Though originally planned to be filmed in Britain with Jean Simmons as the female lead, The Sixth of June (the working title of the film) was made on the Fox backlot with naval scenes filmed at the Long Beach Naval Shipyard, featuring the hospital ship USS Haven (AH-12), whilst the beach landing was made at Point Dume California. Before the days of computer-generated imagery director Henry Koster had to make his landing look convincing on his limited budget with two LCVPs and eighty soldiers. In the invasion scene soldiers running out of the two landing craft appear in front of a back projection scene of another take of the same scene giving the appearance of twice as many landing craft and soldiers as there actually were.

Unlike many American war films D-Day the Sixth of June presents the viewpoints of British characters and features Canadian troops in action. The film's microcosm version of the Normandy landings is a Pointe du Hoc type assault featuring an imaginary "Special Force Six" made up of British, American and Canadian troops in equal quantities. When Taylor's character is wounded it is Todd and the British and Canadians who destroy the big gun that is the force's objective.

According to Todd, in the original script his character lived and Taylor's character went back to his wife.
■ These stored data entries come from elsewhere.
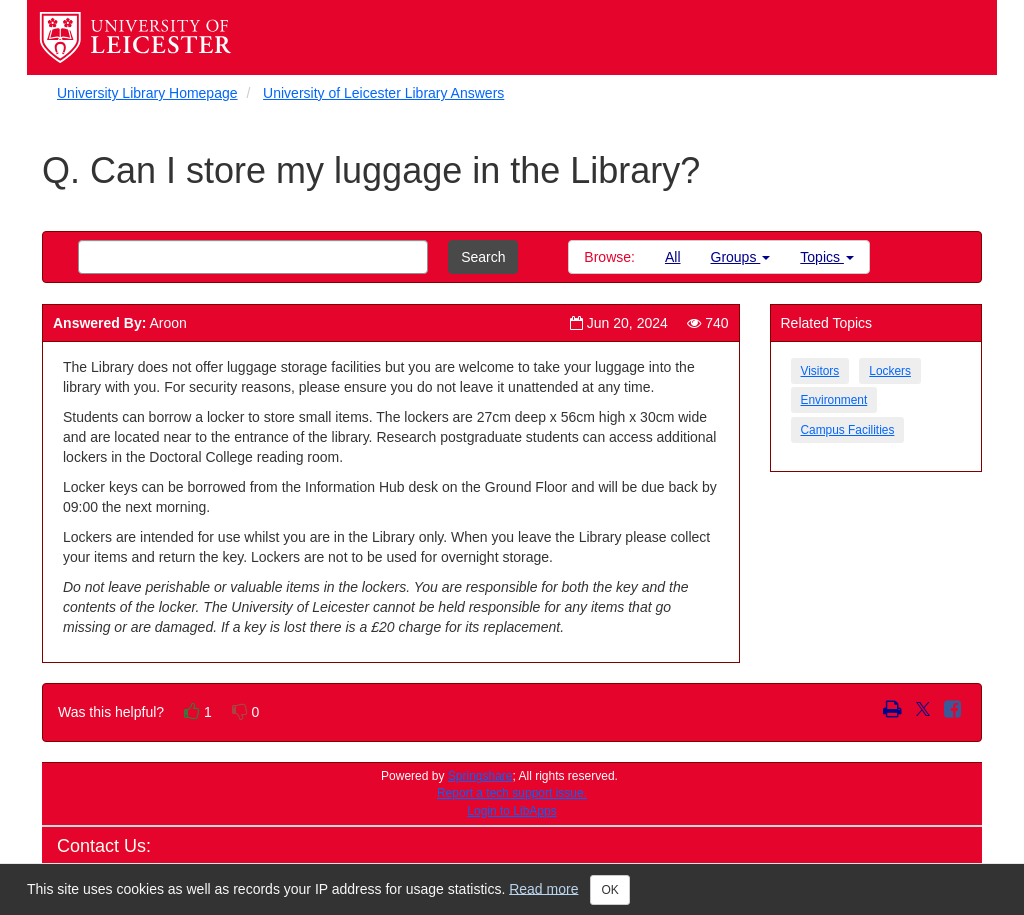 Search (483, 257)
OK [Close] (609, 890)
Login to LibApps (511, 811)
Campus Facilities (848, 430)
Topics (827, 257)
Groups (741, 257)
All (673, 257)
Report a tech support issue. (512, 793)
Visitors (820, 371)
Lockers (890, 371)
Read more (543, 888)
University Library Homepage (147, 93)
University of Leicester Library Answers (383, 93)
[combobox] (253, 257)
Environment (834, 400)
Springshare (480, 776) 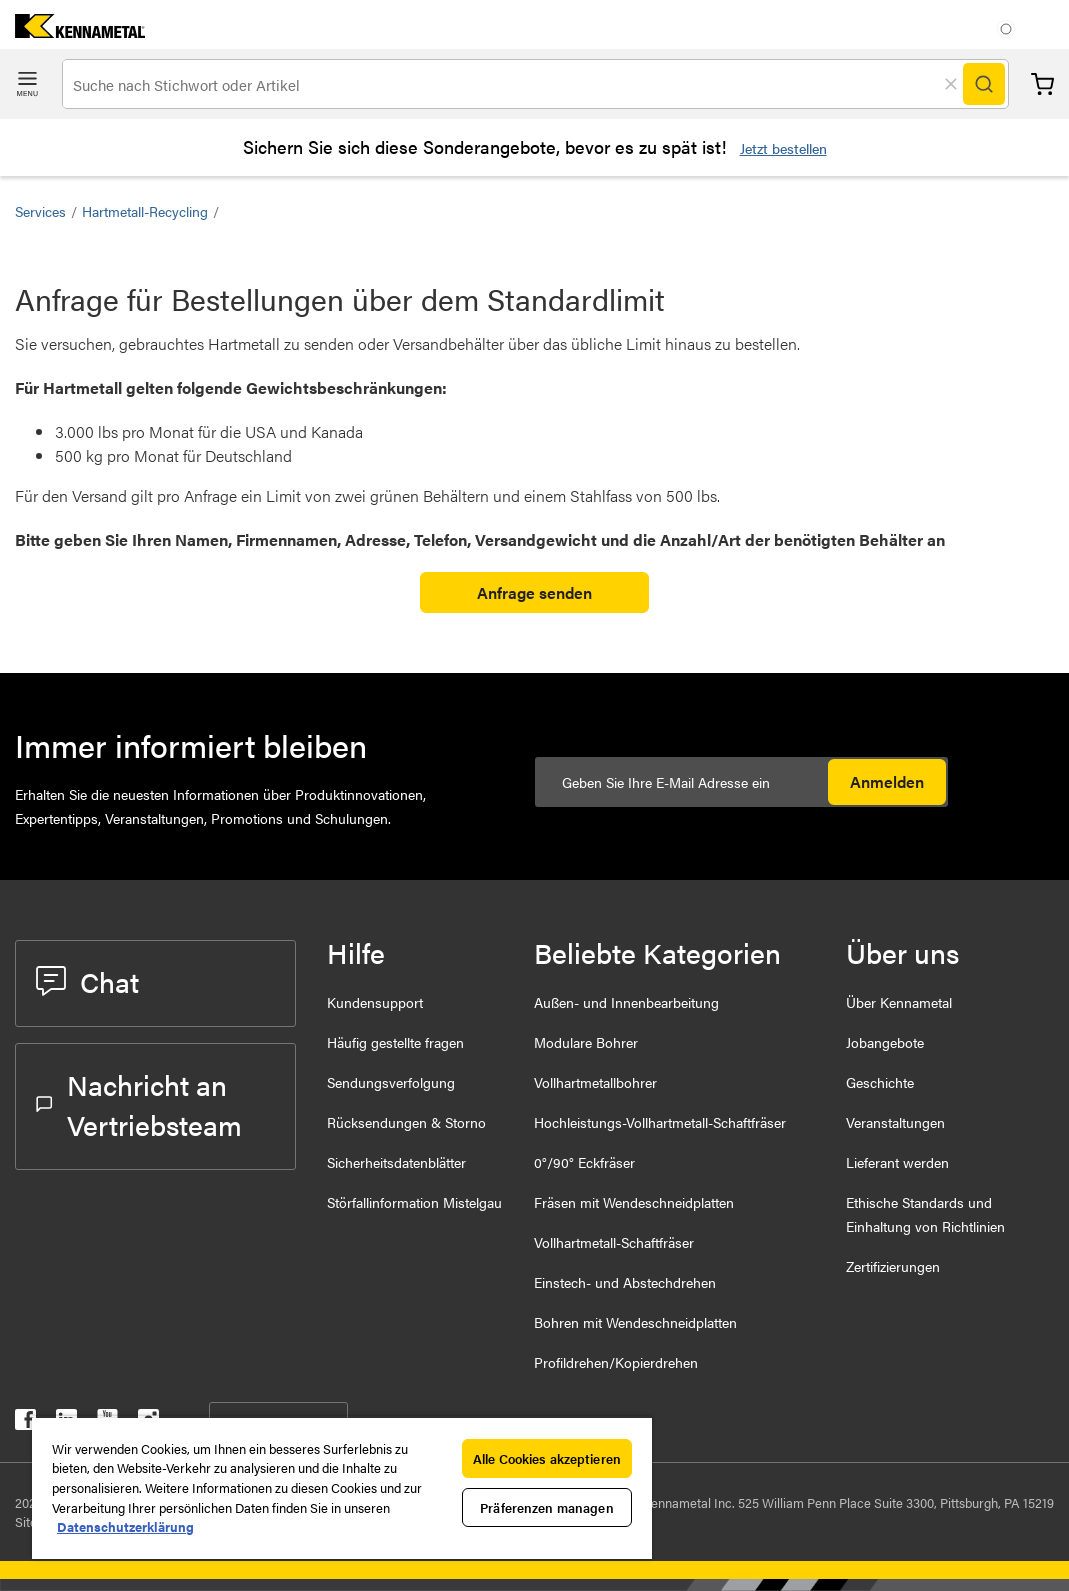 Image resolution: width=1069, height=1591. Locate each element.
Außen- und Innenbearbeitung (626, 1002)
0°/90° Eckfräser (584, 1162)
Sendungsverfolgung (391, 1082)
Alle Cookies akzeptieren (547, 1458)
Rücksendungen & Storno (406, 1122)
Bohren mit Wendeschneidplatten (635, 1322)
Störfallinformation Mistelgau (414, 1202)
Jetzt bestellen (783, 148)
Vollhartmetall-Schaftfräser (614, 1242)
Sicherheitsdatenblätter (396, 1162)
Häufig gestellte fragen (395, 1042)
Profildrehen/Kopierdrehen (616, 1362)
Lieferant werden (897, 1162)
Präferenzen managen (546, 1507)
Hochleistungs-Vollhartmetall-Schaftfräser (660, 1122)
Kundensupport (375, 1002)
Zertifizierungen (893, 1266)
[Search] (984, 84)
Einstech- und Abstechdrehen (625, 1282)
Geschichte (880, 1082)
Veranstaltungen (895, 1122)
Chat (87, 981)
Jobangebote (885, 1042)
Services (40, 211)
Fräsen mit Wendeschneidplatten (634, 1202)
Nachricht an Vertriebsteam (139, 1104)
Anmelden (887, 781)
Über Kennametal (899, 1002)
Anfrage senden (534, 592)
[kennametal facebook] (25, 1423)
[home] (72, 31)
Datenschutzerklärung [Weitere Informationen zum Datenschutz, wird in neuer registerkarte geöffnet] (125, 1526)
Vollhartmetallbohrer (595, 1082)
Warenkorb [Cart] (1042, 84)
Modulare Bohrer (586, 1042)
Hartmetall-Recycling (145, 211) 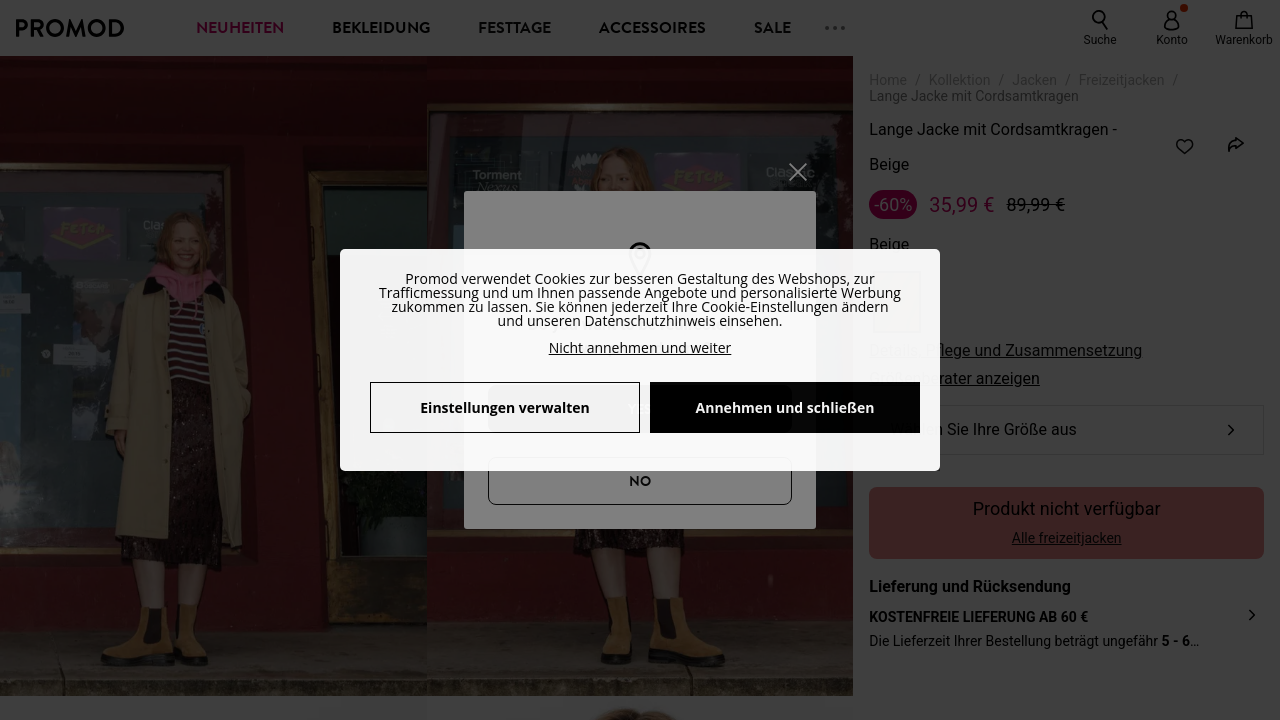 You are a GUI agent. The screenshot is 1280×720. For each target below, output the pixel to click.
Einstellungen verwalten (504, 407)
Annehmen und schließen (785, 407)
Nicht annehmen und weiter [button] (640, 347)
However Todd requested that his character be killed.

Edmond O'Brien's character is relieved of command in a similarity to US Army Ranger Major Cleveland A Lytle. Lytle who was to command three companies of the 2nd Ranger Battalion in the assault at Pointe du Hoc heard that Free French sources reported the guns thought to be there had been removed. Lytle became quite vocal that the assault would be unnecessary and suicidal and was relieved of his command at the last minute by Provisional Ranger Force commander Colonel James Rudder. Rudder felt that Lytle could not convincingly lead a force with a mission that he did not believe in. Lytle was later transferred to the 90th Infantry Division where he was awarded the Distinguished Service Cross.

Technical adviser Colonel Dan Gilmer had been General Eisenhower's Secretary in SHAEF during the D-Day preparation and landings.